By David Kirton
SHENZHEN, China (Reuters) – China’s Huawei Technologies saw its fastest growth in four years in 2023, with a rebound in its consumer segment and income from new businesses like smart car components accelerating its recovery from U.S. sanctions.
Revenue rose 9.63% from a year earlier to 704.2 billion yuan ($97.48 billion), with the consumer business contributing most to that figure, growing 17.3% to 251.49 billion yuan.
While Huawei did not break down the consumer figure, the segment includes its handset business, which saw a renaissance last year as the company returned to the mainstream 5G smartphones market with the Mate 60, apparently overcoming U.S. restrictions.
From 2019, the U.S. has restricted Huawei’s access to U.S. technology, accusing the company of being a security risk, which Huawei denies.
Last year marked the third consecutive year of growth for the company after revenue plummeted by almost a third in 2021 when the company started to exhaust chip reserves, though revenue remains below its 2020 peak of 891.3 billion yuan.
Huawei was relatively muted about its achievement, doing away with the press conference and launch event it has held every year at least since the U.S. restrictions began.
In a press release, rotating chairman Ken Hu said the results were in line with forecasts.
“We’ve been through a lot over the past few years.
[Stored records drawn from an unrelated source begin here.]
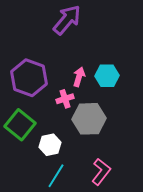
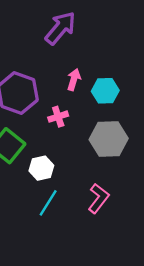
pink arrow: (79, 77) -> (74, 80), moved
gray hexagon: (89, 119) -> (109, 139), moved

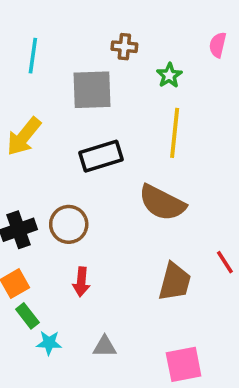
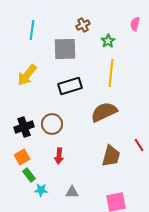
brown cross: (124, 47) -> (83, 25), turned -32
brown semicircle: (162, 203) -> (104, 112), turned 128

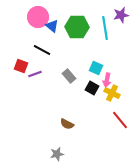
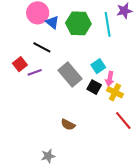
red square: (21, 66) -> (20, 64), turned 32
cyan square: (96, 68) -> (98, 66), turned 32
gray rectangle: (69, 76) -> (70, 75), size x1.6
gray star: (57, 154) -> (48, 156), moved

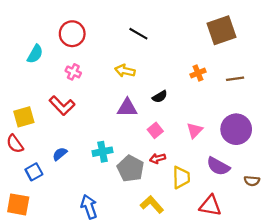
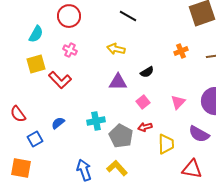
yellow square: (24, 117) -> (36, 64), moved
yellow L-shape: (152, 204) -> (117, 168), moved

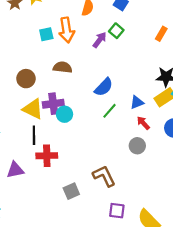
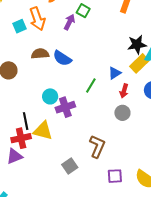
blue semicircle: (104, 87) -> (62, 58), moved, turned 90
purple cross: (53, 104) -> (65, 107), moved
yellow triangle: (33, 109) -> (43, 131), moved
red arrow: (143, 123) -> (124, 91), turned -112
red cross: (47, 156) -> (21, 138), moved
brown L-shape: (104, 176) -> (97, 146), turned 60

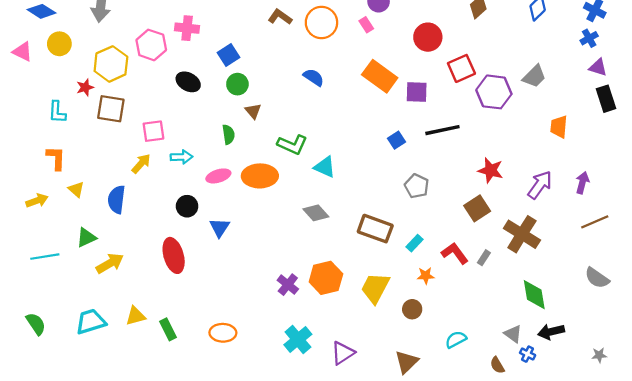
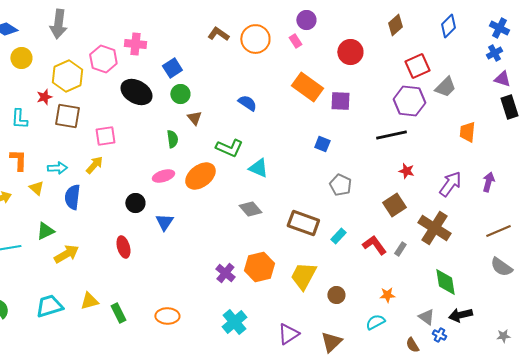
red square: (461, 68) -> (417, 66), moved
blue semicircle: (314, 77) -> (247, 103), moved
black ellipse: (188, 82) -> (136, 92), size x1.4
black line: (442, 130) -> (391, 135), moved
blue square: (396, 140) -> (322, 144), turned -35
cyan arrow: (181, 157) -> (57, 168), moved
red star: (491, 170) -> (406, 171), size x0.7
orange ellipse: (260, 176) -> (200, 176), turned -36
brown line: (595, 222) -> (498, 231), moved
red ellipse: (174, 255) -> (123, 247), size x0.7
orange star: (426, 276) -> (387, 295), moved
purple triangle: (343, 353) -> (288, 334), moved

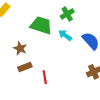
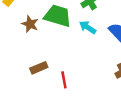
brown star: (20, 48) -> (30, 24), moved

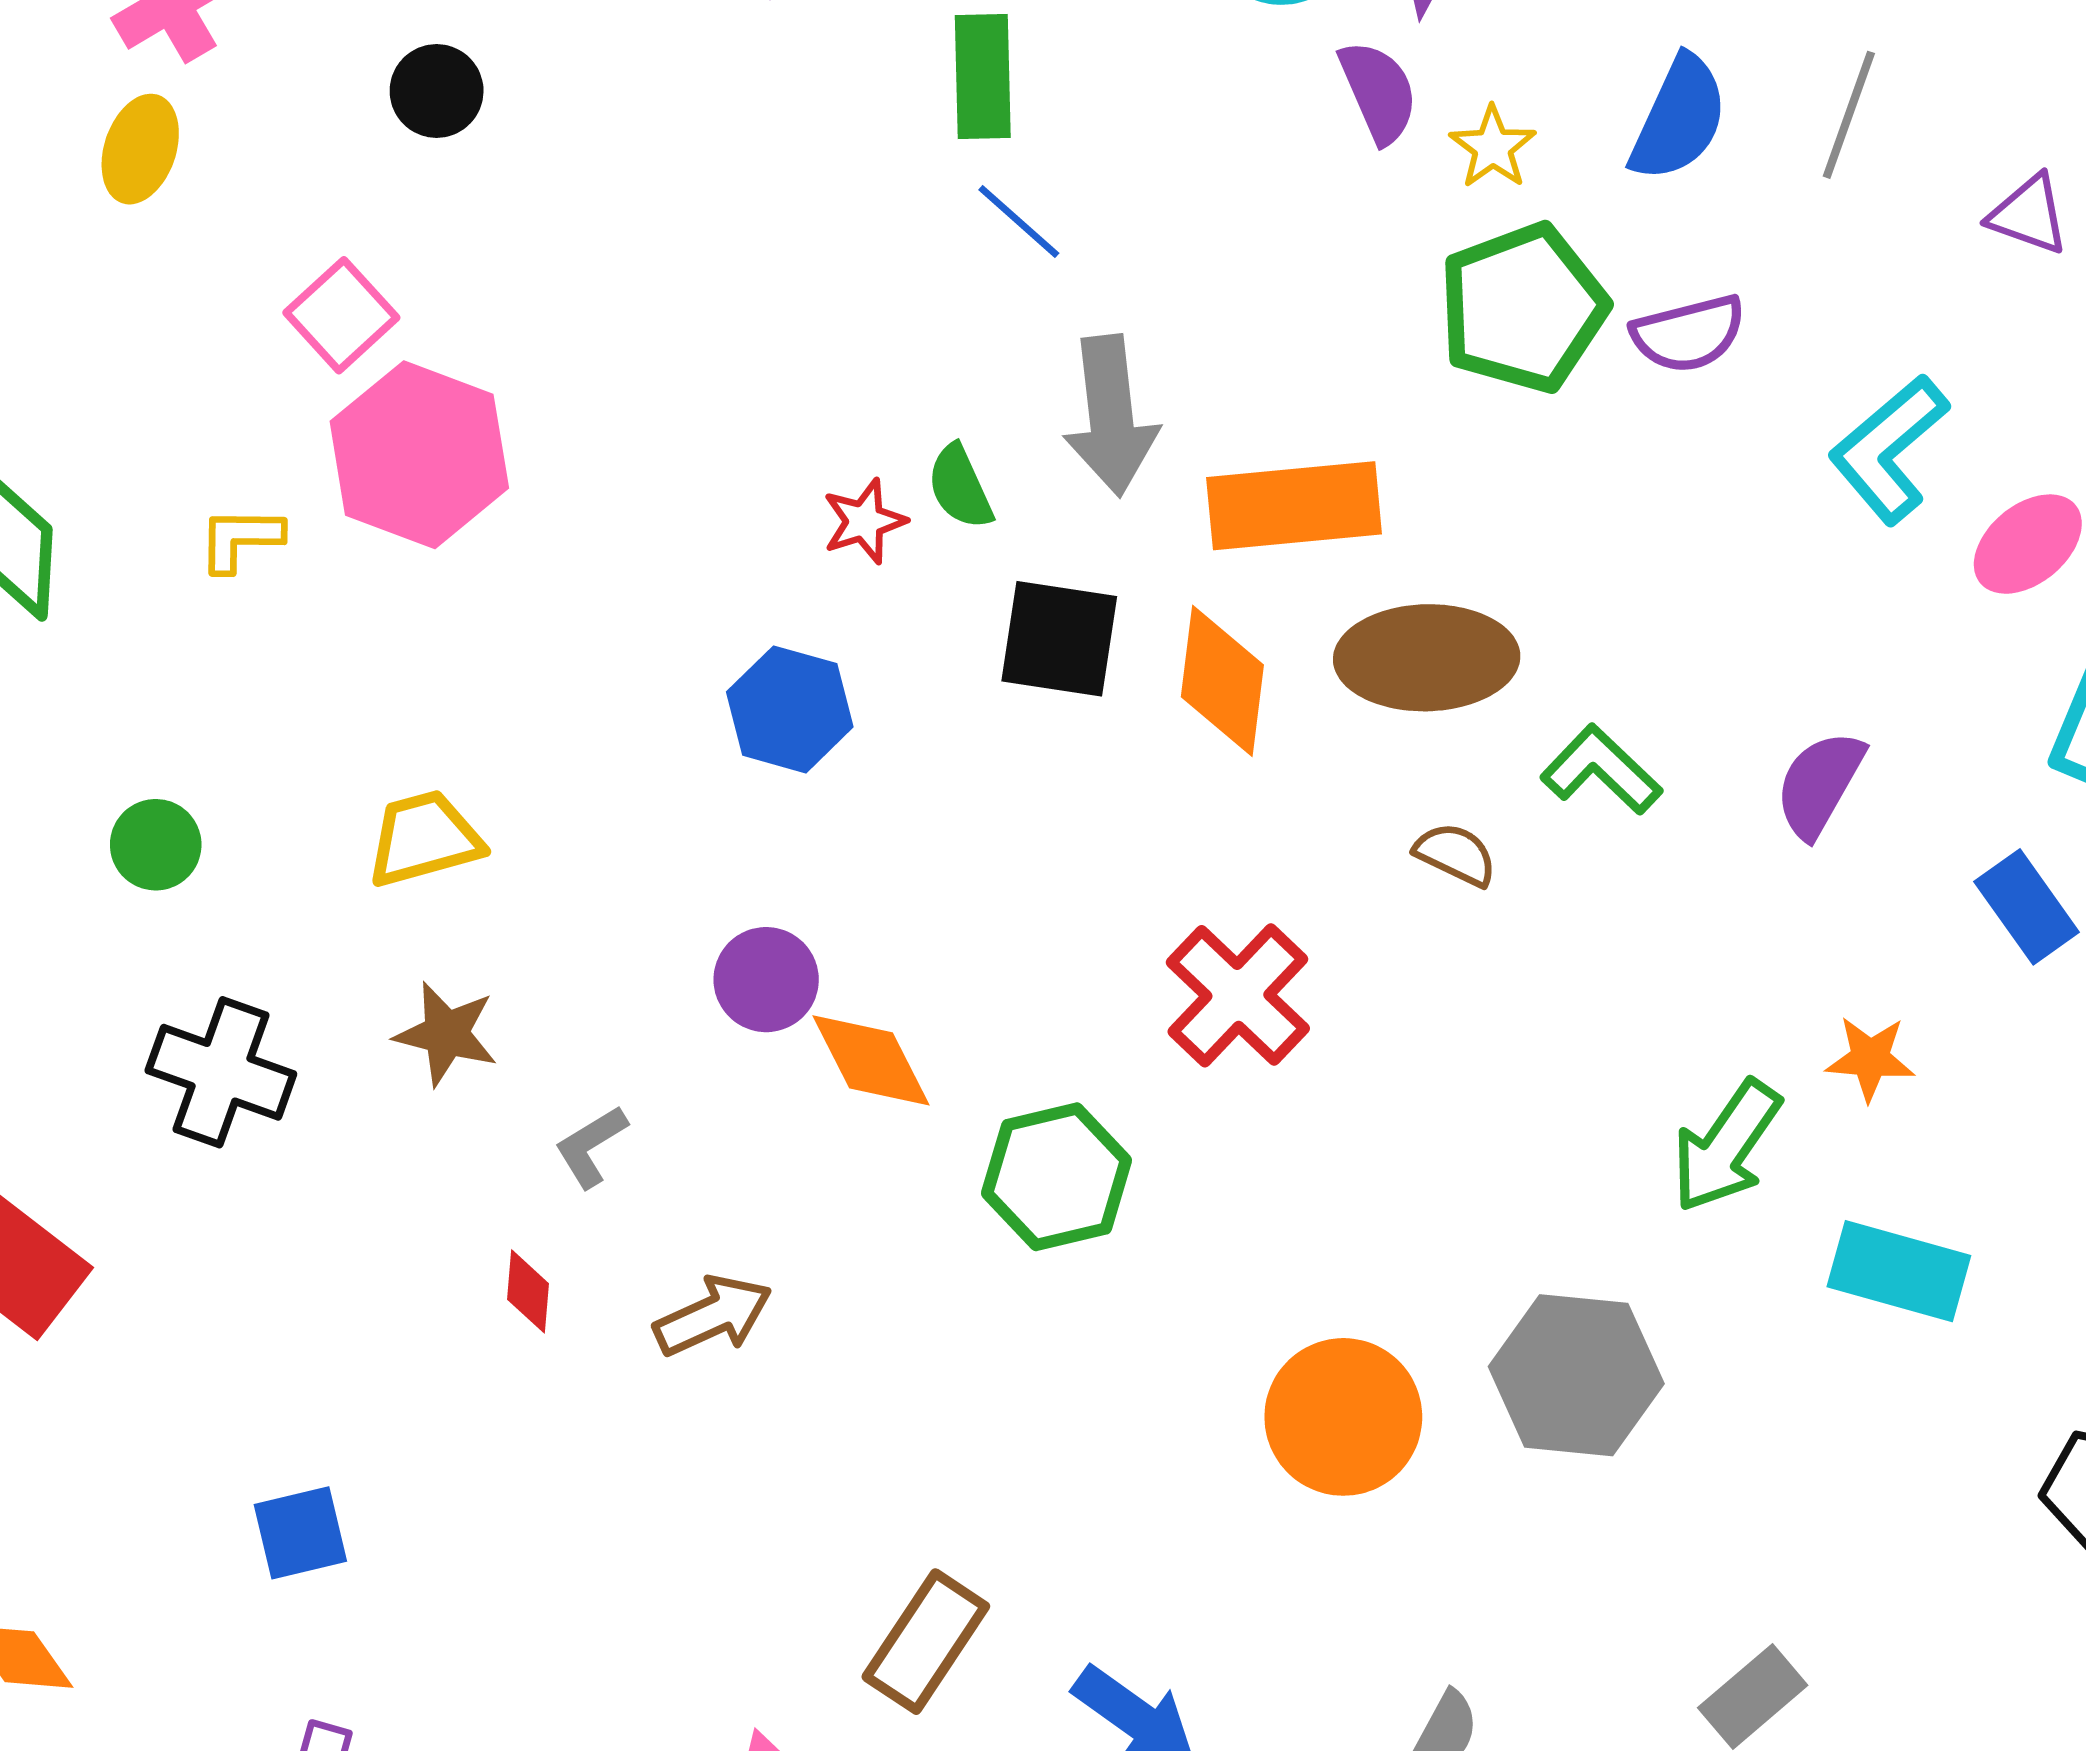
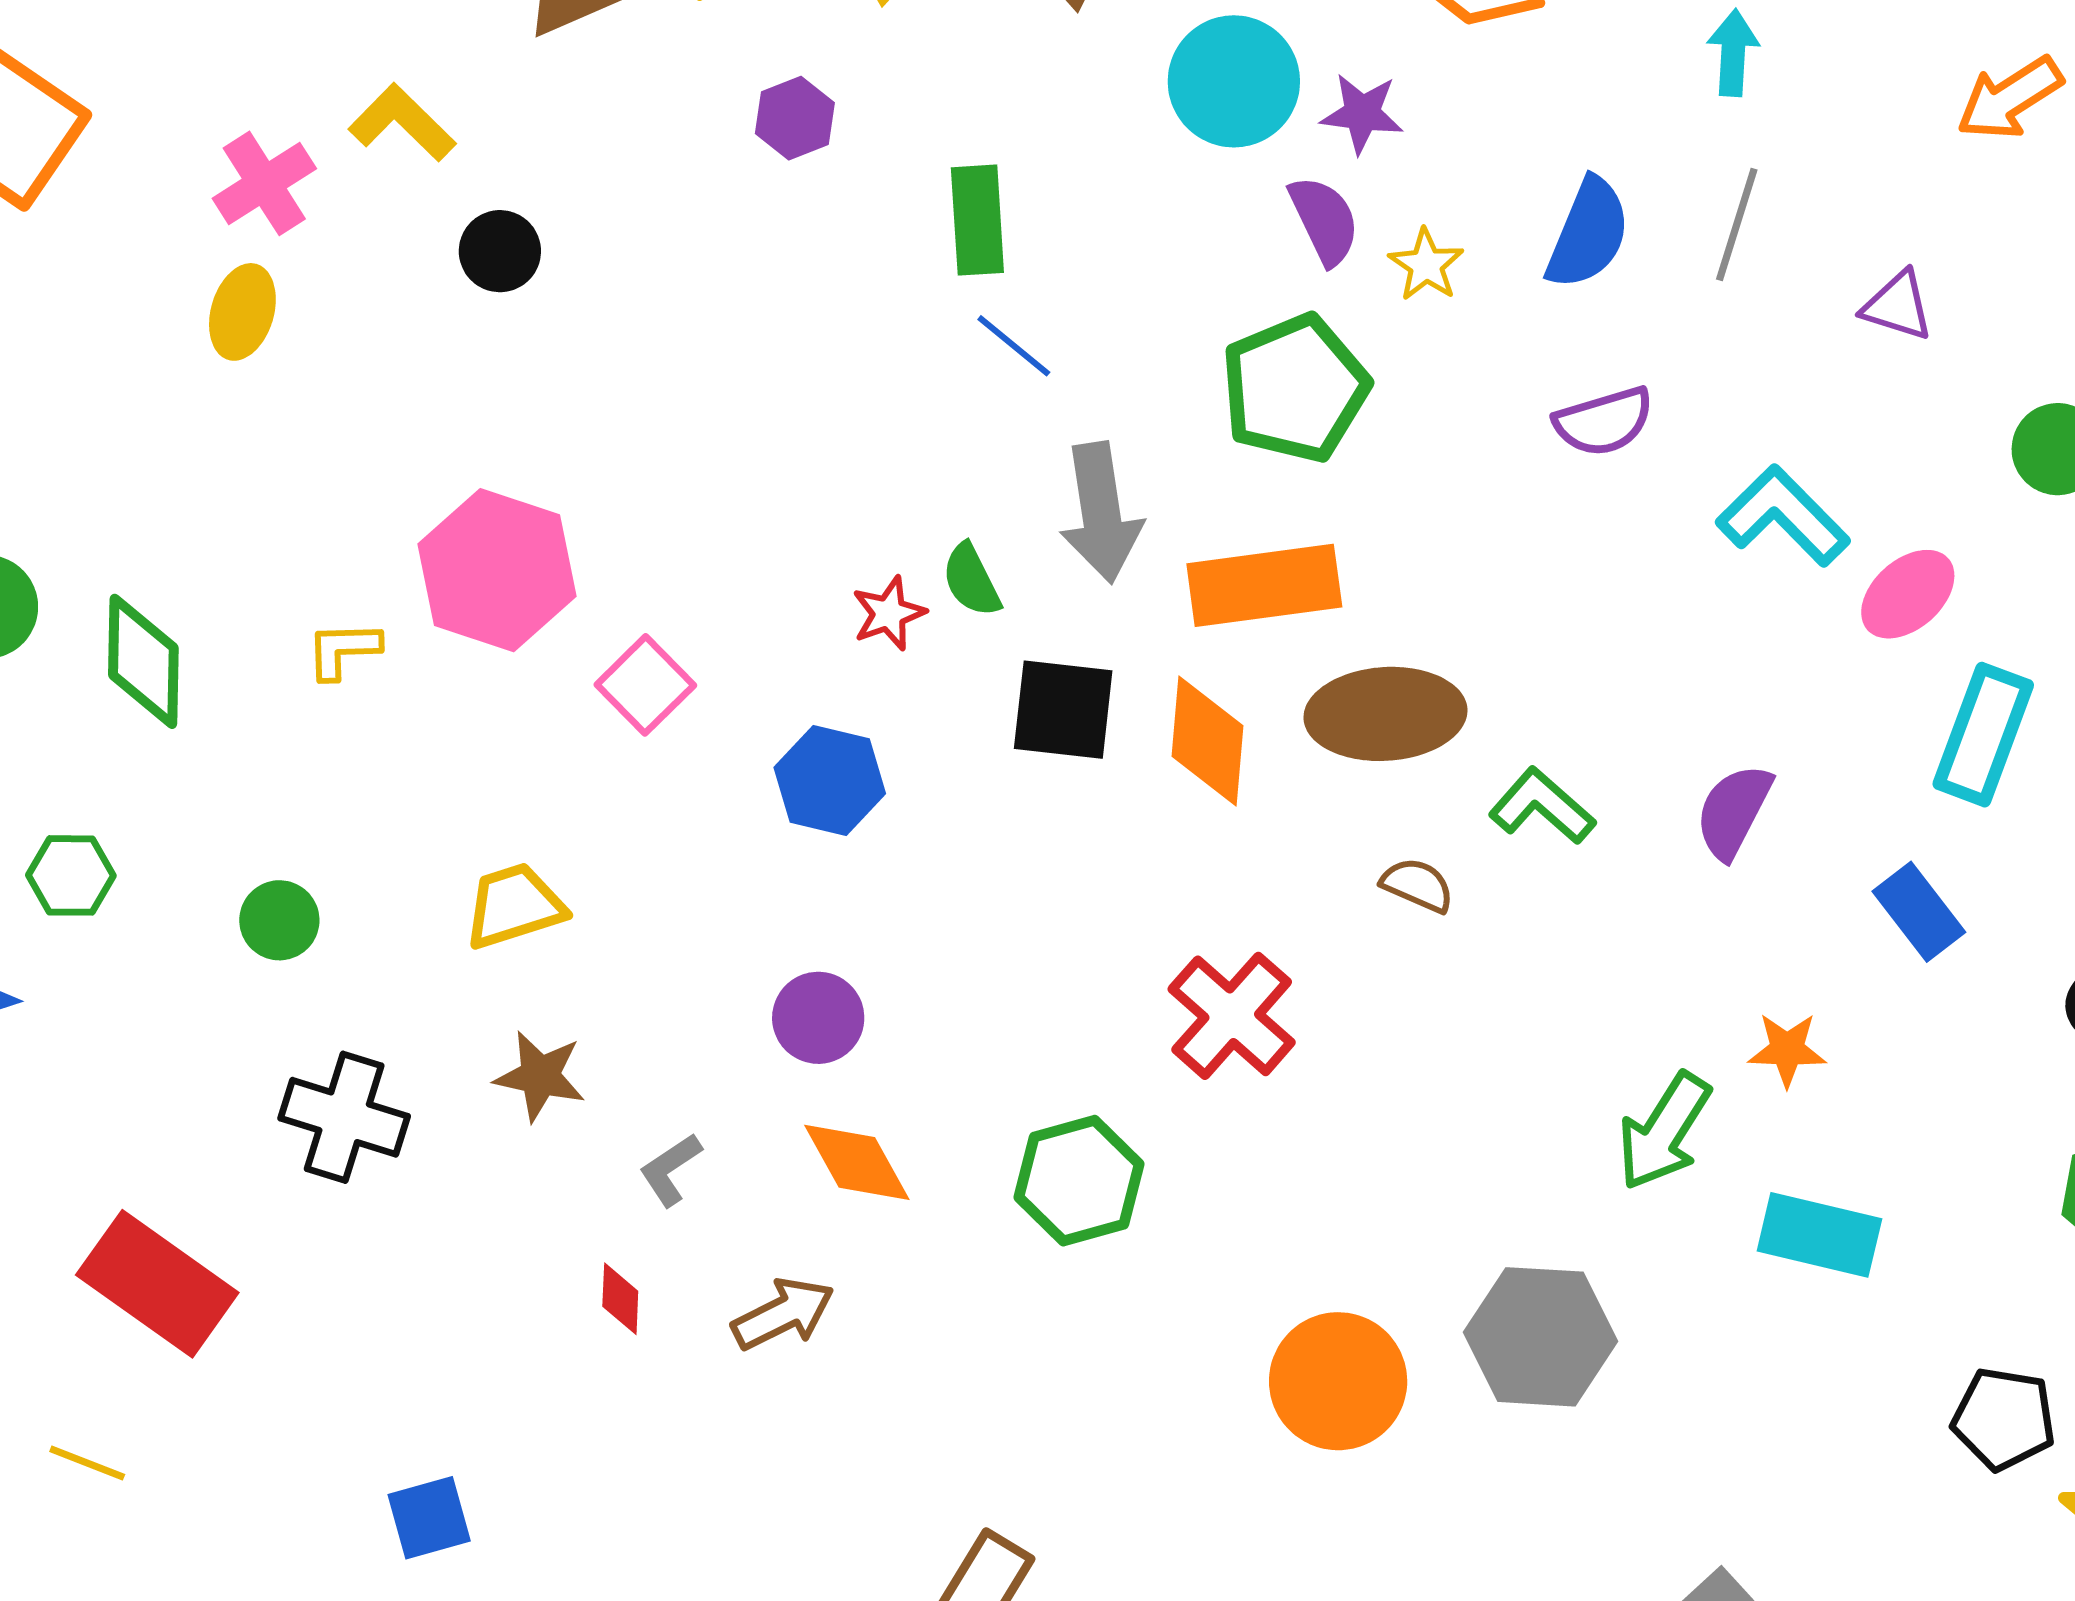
green pentagon: (1523, 308) -> (1295, 388), moved
pink square: (341, 315) -> (645, 685), moved
cyan L-shape: (1889, 449) -> (1783, 516), turned 88
orange diamond: (871, 1060) -> (857, 1162), moved

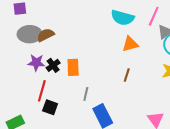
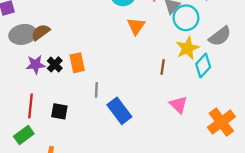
orange triangle: (130, 44) -> (136, 26), turned -30
brown line: (127, 75) -> (163, 67), moved
red line: (42, 91) -> (30, 106), moved

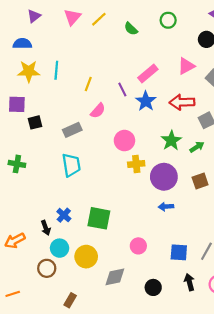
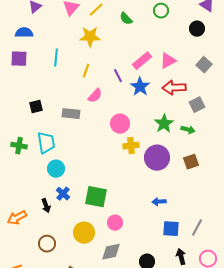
pink triangle: (186, 66) -> (168, 61), moved
yellow star: (29, 71) -> (90, 37), moved
purple square: (17, 104) -> (19, 59), moved
gray rectangle: (72, 130) -> (71, 114), turned 30
green arrow: (197, 147) -> (188, 130), turned 48
cyan trapezoid: (71, 165) -> (46, 143), moved
blue arrow: (166, 207) -> (159, 202), moved
pink circle: (138, 246) -> (115, 223), moved
cyan circle: (60, 248) -> (56, 169), moved

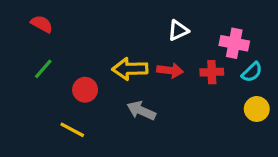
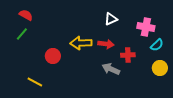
green line: (43, 69) -> (22, 34), moved
red cross: (212, 72) -> (128, 55), moved
gray arrow: (141, 111) -> (111, 69), moved
yellow line: (72, 130) -> (35, 82), moved

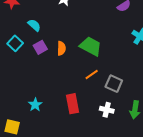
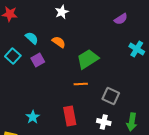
green trapezoid: (91, 46) -> (88, 59), turned -60
orange semicircle: (61, 48) -> (59, 42), moved, turned -56
orange line: (92, 75) -> (81, 84), moved, turned 32

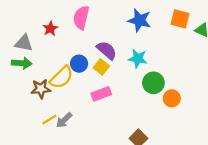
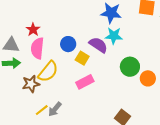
pink semicircle: (81, 18) -> (37, 48), moved
purple semicircle: (107, 50) -> (98, 45), moved
cyan star: (138, 58) -> (114, 36), moved
blue circle: (79, 64) -> (68, 44), moved

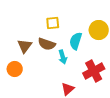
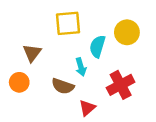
yellow square: (53, 23) -> (68, 23), size x1.5
brown semicircle: (47, 44) -> (63, 86), moved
But through one challenge after another, we’ve managed to grow.”
At a launch event last year, Meng Wangzhou, Huawei’s CFO and the daughter of the company’s founder, announced that Huawei was no longer in crisis mode.
Net profit in 2023 rose by 144.5% to 87 billion yuan, with the net profit margin more than doubling on a year earlier to 12.35%.
Some of that came from ongoing payment from the sale of the Honor smartphone brand, which Huawei sold in November 2020, a company spokesperson said.
While the company’s core ICT infrastructure business remained stable, its cloud business grew by more than a fifth, generating revenue of 55.3 billion yuan.
Huawei’s four-year-old smart car software and components business also saw major growth albeit from a lower comparison base, up 128.1% year on year to 4.7 billion yuan.
Last year Huawei announced it would spin off the smart car unit into a new company.
Earlier this month, Richard Yu, the managing director and chairman of Huawei’s smart car solutions, announced the unit would likely turn a profit from April after losing billions of yuan in the past year, local media reported.